Saved data entries

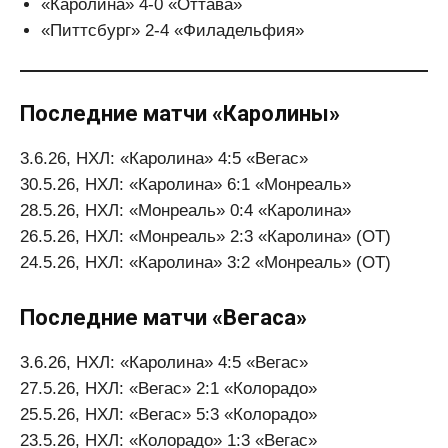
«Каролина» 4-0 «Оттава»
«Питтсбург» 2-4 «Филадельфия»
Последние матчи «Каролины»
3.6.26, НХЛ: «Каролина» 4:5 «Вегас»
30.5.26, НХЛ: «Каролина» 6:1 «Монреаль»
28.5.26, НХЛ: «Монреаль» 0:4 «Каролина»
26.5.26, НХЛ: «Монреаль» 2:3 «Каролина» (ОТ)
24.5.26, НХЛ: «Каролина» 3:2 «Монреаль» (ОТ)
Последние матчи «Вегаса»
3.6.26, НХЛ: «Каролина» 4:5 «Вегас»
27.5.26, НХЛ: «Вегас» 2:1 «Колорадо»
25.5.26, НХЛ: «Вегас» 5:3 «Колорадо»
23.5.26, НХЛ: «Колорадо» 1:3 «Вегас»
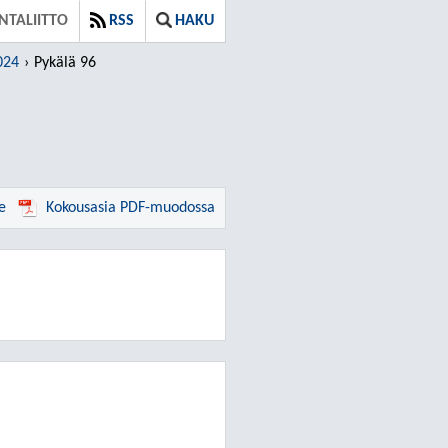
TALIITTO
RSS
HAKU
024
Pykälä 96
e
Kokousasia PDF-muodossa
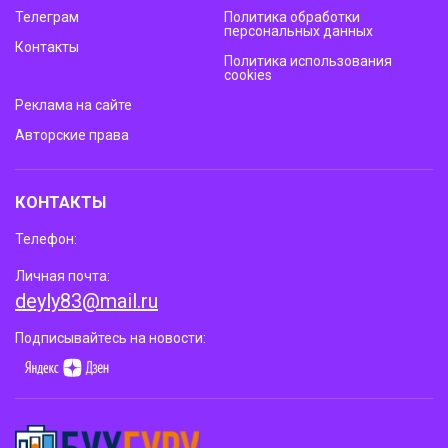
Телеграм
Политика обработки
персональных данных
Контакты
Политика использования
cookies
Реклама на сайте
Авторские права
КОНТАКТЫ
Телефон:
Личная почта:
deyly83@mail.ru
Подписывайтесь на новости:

_Exercise directions:_ When an image appears in the data, skip it and output the rest exactly.

_Response box:_
«Каролина» 4-0 «Оттава»
«Питтсбург» 2-4 «Филадельфия»
Последние матчи «Каролины»
3.6.26, НХЛ: «Каролина» 4:5 «Вегас»
30.5.26, НХЛ: «Каролина» 6:1 «Монреаль»
28.5.26, НХЛ: «Монреаль» 0:4 «Каролина»
26.5.26, НХЛ: «Монреаль» 2:3 «Каролина» (ОТ)
24.5.26, НХЛ: «Каролина» 3:2 «Монреаль» (ОТ)
Последние матчи «Вегаса»
3.6.26, НХЛ: «Каролина» 4:5 «Вегас»
27.5.26, НХЛ: «Вегас» 2:1 «Колорадо»
25.5.26, НХЛ: «Вегас» 5:3 «Колорадо»
23.5.26, НХЛ: «Колорадо» 1:3 «Вегас»
TALIITTO
RSS
HAKU
024
Pykälä 96
e
Kokousasia PDF-muodossa
Телеграм
Политика обработки
персональных данных
Контакты
Политика использования
cookies
Реклама на сайте
Авторские права
КОНТАКТЫ
Телефон:
Личная почта:
deyly83@mail.ru
Подписывайтесь на новости:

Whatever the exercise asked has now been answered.